In a server or workstation environment, hard disk performance is always a concern. While system
memory may have a latency of only 7ns for needed information, and a bandwidth of over 1GB per
second, hard drives are significantly slower. The average server level hard drive is only capable of
access times as low as 300x that of memory, and transfer speeds maxed out at 40MB per second. Server hard drives
most often have to store critical information, and there has to be a constant backup incase of hard drive failure
or malfunction.
RAID support is needed by the SCSI or IDE controller to be implemented, but does not have to be
supported by the hard drive. The hard drives used are never aware that they are being used in RAID,
because all RAID control is done by the hardware controller or OS. This means that RAID
can be done with any hard drive, no matter how old or poor quality. Some operating systems like Unix
and WindowsNT are able to implement RAID levels 0 and 5 through software, but this is slower than having the
hard drive controller do it.
RAID was first introduced to SCSI because of SCSI's ability to multitask requests, generally higher
performance, and device capacity. All servers use SCSI because SCSI has less CPU usage, and more
bandwidth than IDE. SCSI is generally more expensive than IDE, and is the higher performance
standard, while IDE was designed to be the budget interface. Multiple hard drives mean
unneeded expense for IDE, and the performance gain is less than it is for SCSI.
Some of the latest motherboards and expansion IDE controllers have brought RAID to IDE, so higher
hard disk performance is no longer for only the high end.
Stiping
RAID introduces the ability to interleave information between disks, called striping.
This effectively doubles transfer speeds, in both reading and writing. Effectively it allows the data to be
divided between 2 or more disks, so that all of the hard disks are able to collectively store the
information. If one hard drive is able to store the data at 20MB/sec, than two hard drives in RAID 0
would be able to store information at 40MB/sec. Another advantage of this is that because data is
divided between all of the hard drives, the storage capacity is the sum of the drives. If one hard drive is
able to store 4GB of data, then two disks in RAID 0 would be able to store 8GB. RAID 0 is able to
work with different disks, but both the speed and capacity of the slowest and lowest capacity disk is
used for all of the other disks. If a 4GB hard drive is being used that can transfer at speeds of 30MB/sec and a 7GB hard drive that
can transfer at speeds of 20MB/sec are being used in RAID 0, than the final output would be a 8GB drive
that has a speed of 40MB/sec. Another thing to note in this situation, while speed is increased,
reliability is decreased.
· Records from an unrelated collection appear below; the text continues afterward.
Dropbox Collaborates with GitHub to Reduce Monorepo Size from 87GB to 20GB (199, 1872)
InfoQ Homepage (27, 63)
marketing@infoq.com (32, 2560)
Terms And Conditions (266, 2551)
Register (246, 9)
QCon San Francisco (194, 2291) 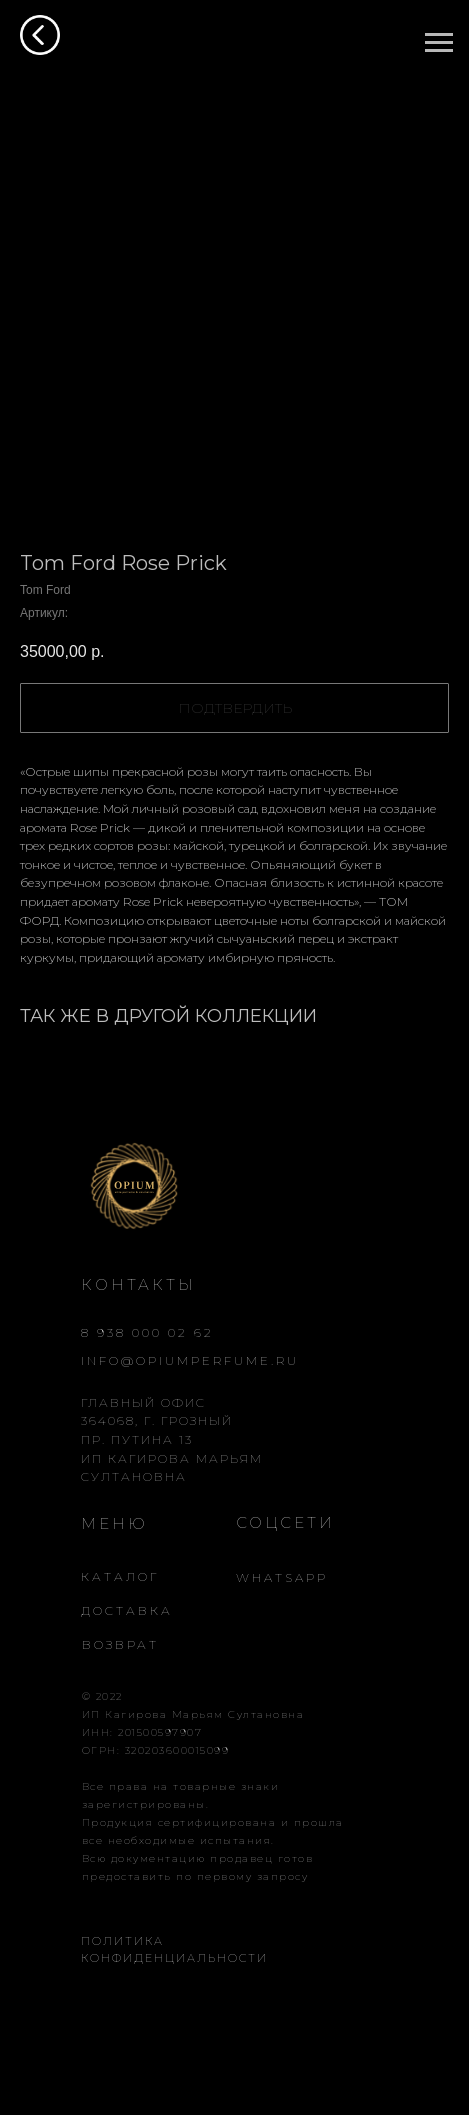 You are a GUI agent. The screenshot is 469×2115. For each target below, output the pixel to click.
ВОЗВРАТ (120, 1644)
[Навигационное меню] (439, 43)
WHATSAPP (282, 1577)
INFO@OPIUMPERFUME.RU (190, 1360)
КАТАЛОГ (120, 1576)
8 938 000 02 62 (147, 1332)
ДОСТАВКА (127, 1610) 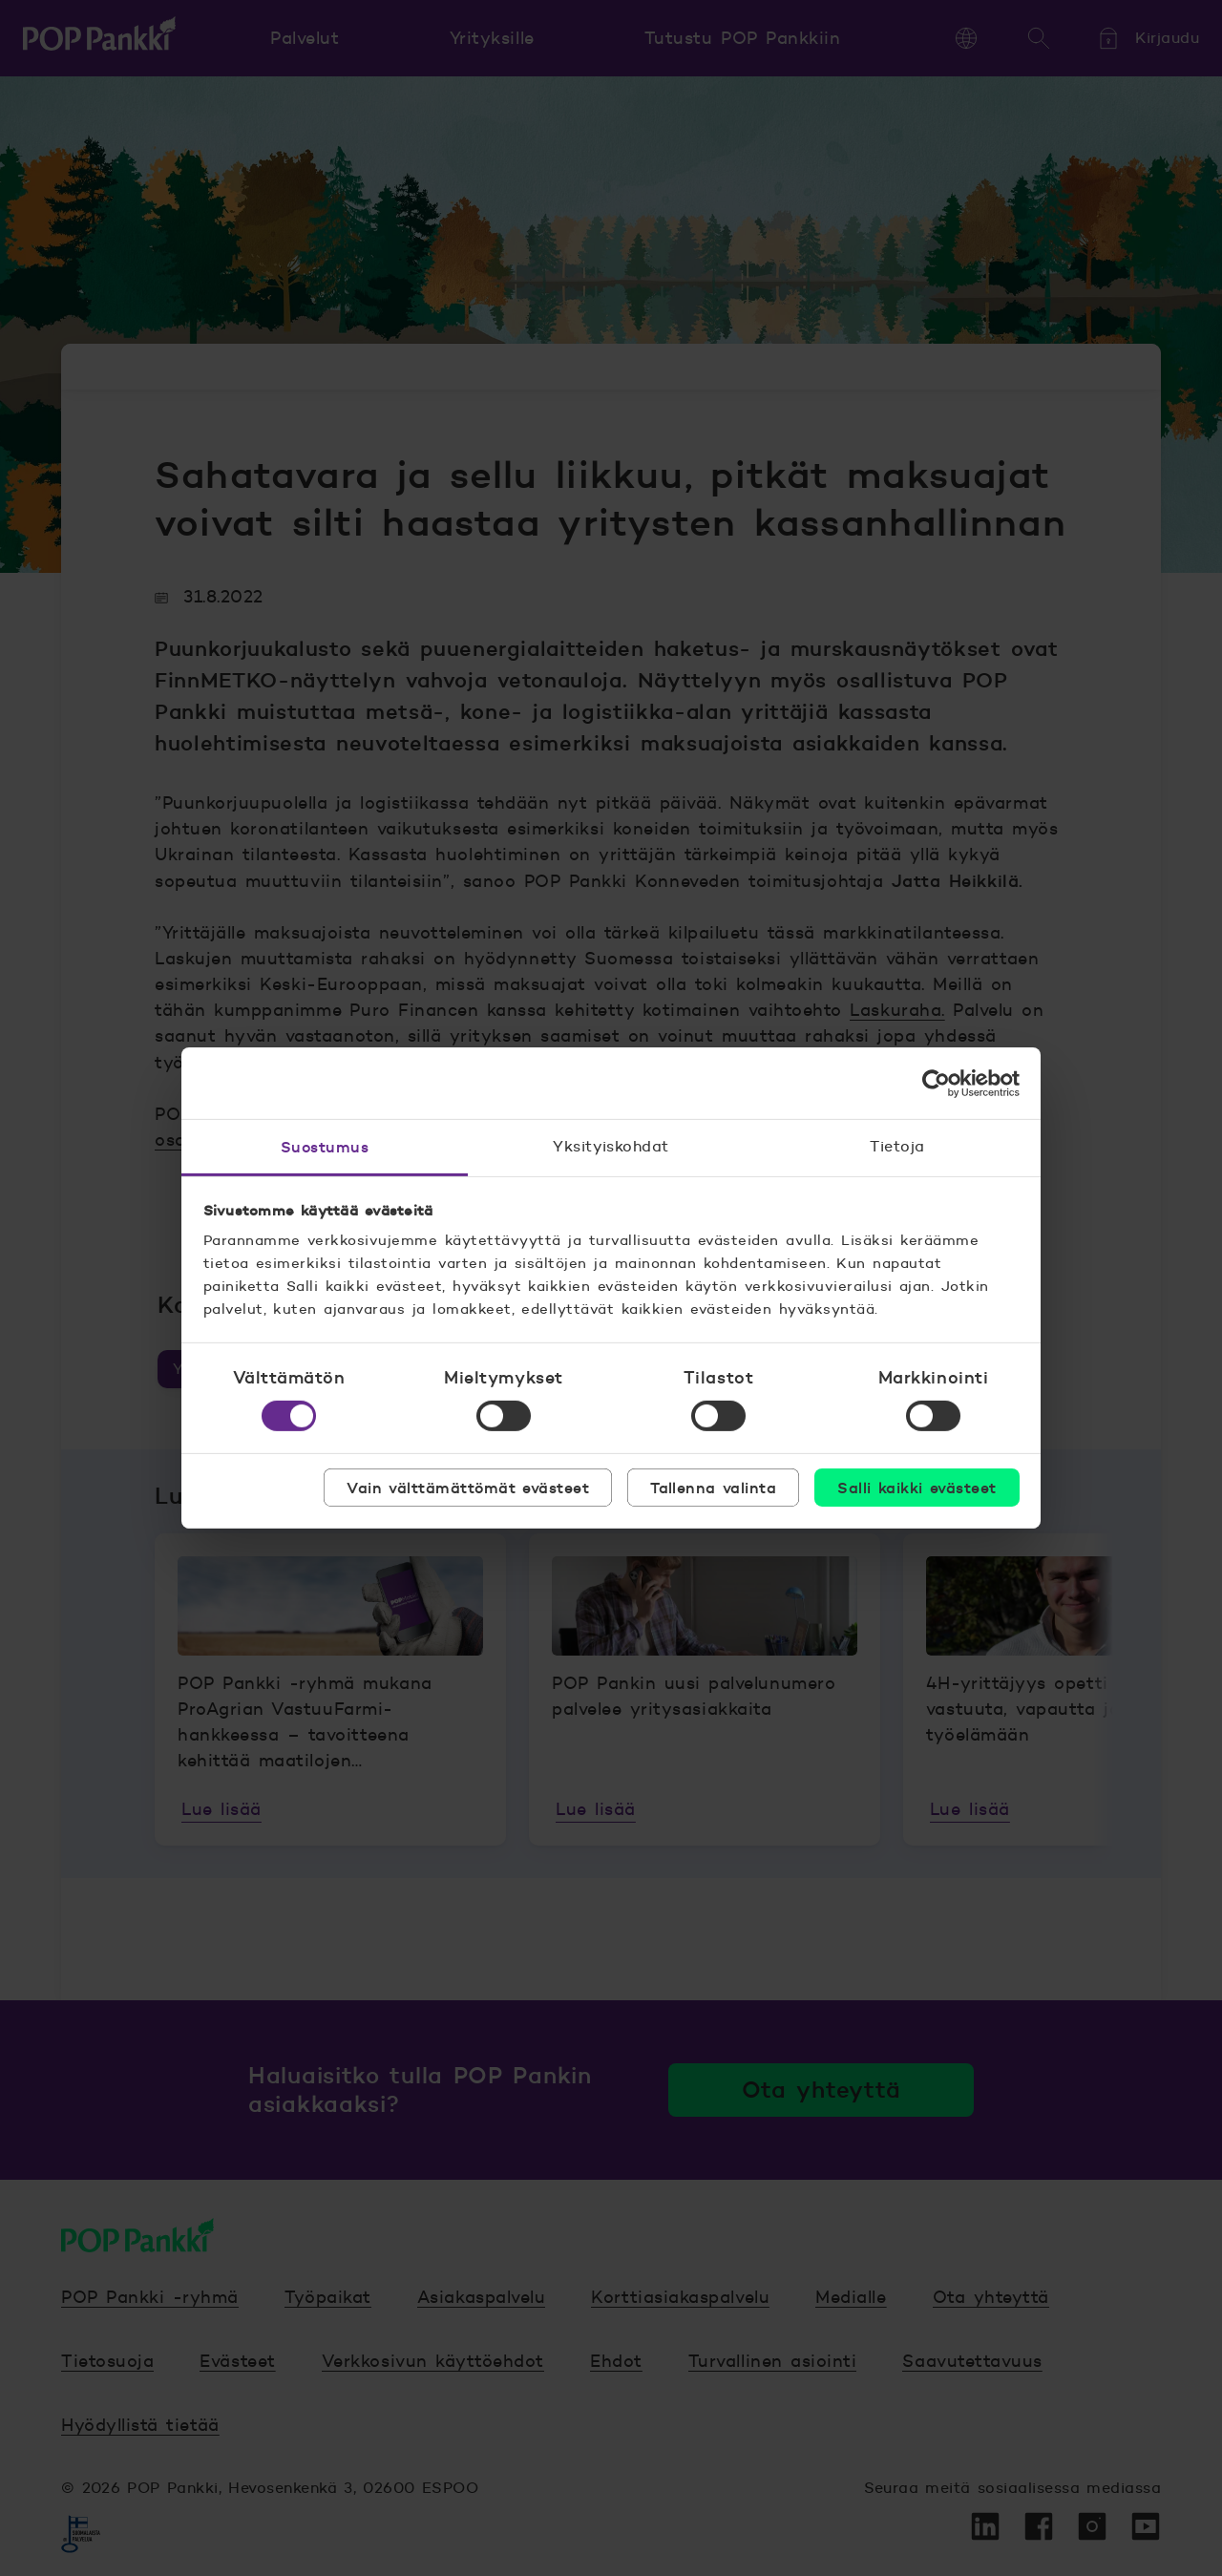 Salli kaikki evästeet (916, 1487)
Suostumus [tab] (325, 1146)
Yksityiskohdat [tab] (611, 1146)
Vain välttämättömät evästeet (468, 1487)
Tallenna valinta (713, 1487)
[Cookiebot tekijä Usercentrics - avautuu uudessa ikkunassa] (936, 1082)
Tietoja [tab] (897, 1146) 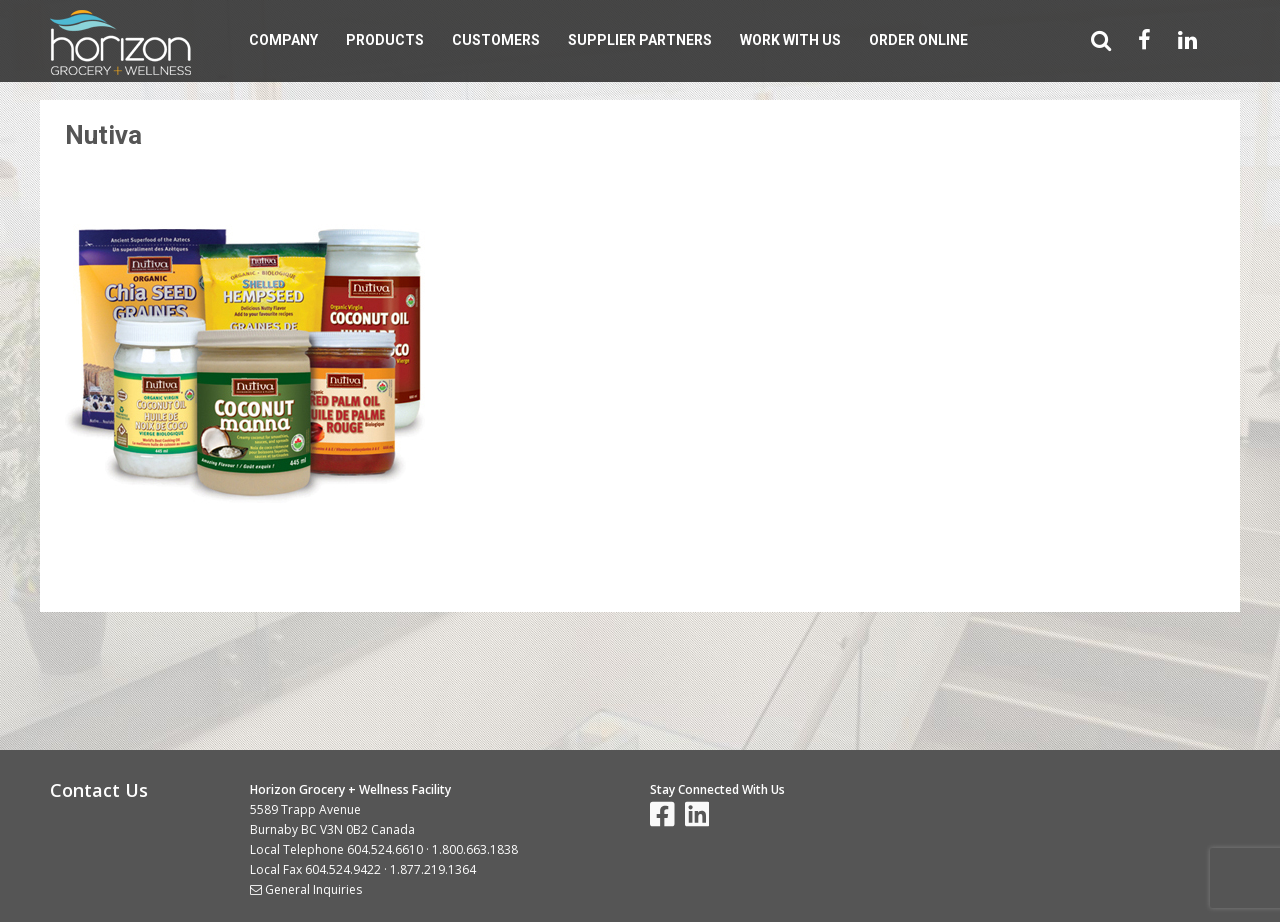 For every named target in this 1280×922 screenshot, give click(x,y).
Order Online (918, 40)
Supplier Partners (640, 40)
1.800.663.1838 (475, 849)
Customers (496, 40)
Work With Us (790, 40)
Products (385, 40)
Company (283, 40)
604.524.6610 (385, 849)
If one hard drive in the array fails, all data is lost.
Duplication
RAID has the ability to duplicate information, on to one or more disks. This means that there is an
identical backup of all of the information if the original hard drives were to fail. This can be used for
one or more disks. For every disk using duplication, one hard drive with at least its capacity and speed
is used as a mirrored image. Duplication offers faster recover from failures than parity because data
only needs to be copied to the replacement disk.
Parity
Parity is a form of duplication, but doesn't require as much storage for a backup. It uses a scheme
were it stores the difference between the disks to be backed up, so if one were to fail, the parity
information could be read and the data recovered. It does not protect against more than one hard
drive crash, but that is very rare. Parity information works as such; the parity disk stores what ever bit
is needed to make the sum all of the other disks equal to 1.
| 2 Disks + Parity |
| Disk 1 | Disk 2 | Pariy Disk |
| 0 | 0 | 1 |
| 0 | 1 | 0 |
| 1 | 0 | 0 |
| 1 | 1 | 1 |
|
| Number 2 Disk Crash |
| Disk 1 | Disk 2 | Pariy Disk |
| 0 | x (0+x=1) | 1 |
| 0 | x (0+x=0) | 0 |
| 1 | x (1+x=0) | 0 |
| 1 | x (1+x=1) | 1 |
|
This setup an work with any number of disks; 2, 3, 7, ...; it doesn't matter how many disks are used,
only one parity disk is needed. This scheme only protects against a single disk failure. If more than one
disk fails all data is lost. Recovery is slower than with duplication, because all of the disk data needs to
be processed and calculated so that the missing bit can be determined. This is often used when a cheap
but reliable backup is needed, but a duplication RAID isn't as economically feasible.